Kicking It Up a Notch: Compound Circuit Training!

I’ve been working out with Joel for about 50 weeks. I’ve lost 50 pounds. I recently ran a half-marathon. I’d like to think I’m pretty damn strong at this point.

Then I walked into the gym yesterday for a workout with Joel. After a weekend of slacking, I was excited to be back in the gym. But nothing could have prepared me for the ass-kicking that awaited me. Technically, this ass-kicking is called compound circuit training, and it’s a high-intensity combination of cardio and strength training. In my case, Joel specifically planned this workout to mix things up so I could bust through the slight plateau I’ve been chilling at. The “compound” part refers to working multiple muscle groups.
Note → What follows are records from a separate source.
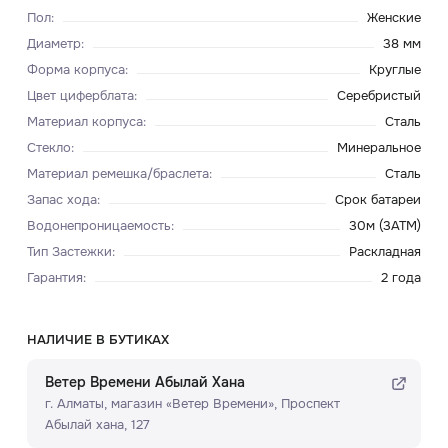
Пол
:
Женские
Диаметр
:
38 мм
Форма корпуса
:
Круглые
Цвет циферблата
:
Серебристый
Материал корпуса
:
Сталь
Стекло
:
Минеральное
Материал ремешка/браслета
:
Сталь
Запас хода
:
Срок батареи
Водонепроницаемость
:
30м (3ATM)
Тип Застежки
:
Раскладная
Гарантия
:
2 года
НАЛИЧИЕ В БУТИКАХ
Ветер Времени Абылай Хана
г. Алматы, ​магазин «Ветер Времени»​, Проспект
Абылай хана, 127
We did this for 44 minutes — two sets of 22 minutes each (I think) with a 2-minute break in between (water has never before and will never again taste as good as it did in those two minutes). Each rotation was about six exercises, with each exercise done for 20 seconds with 10 seconds of rest between exercise, although most of that was used switching exercises. Below are the 7-8 core exercises that comprised this workout:

[I have no idea what the technical names for these exercises are, so if you do, please let me know!]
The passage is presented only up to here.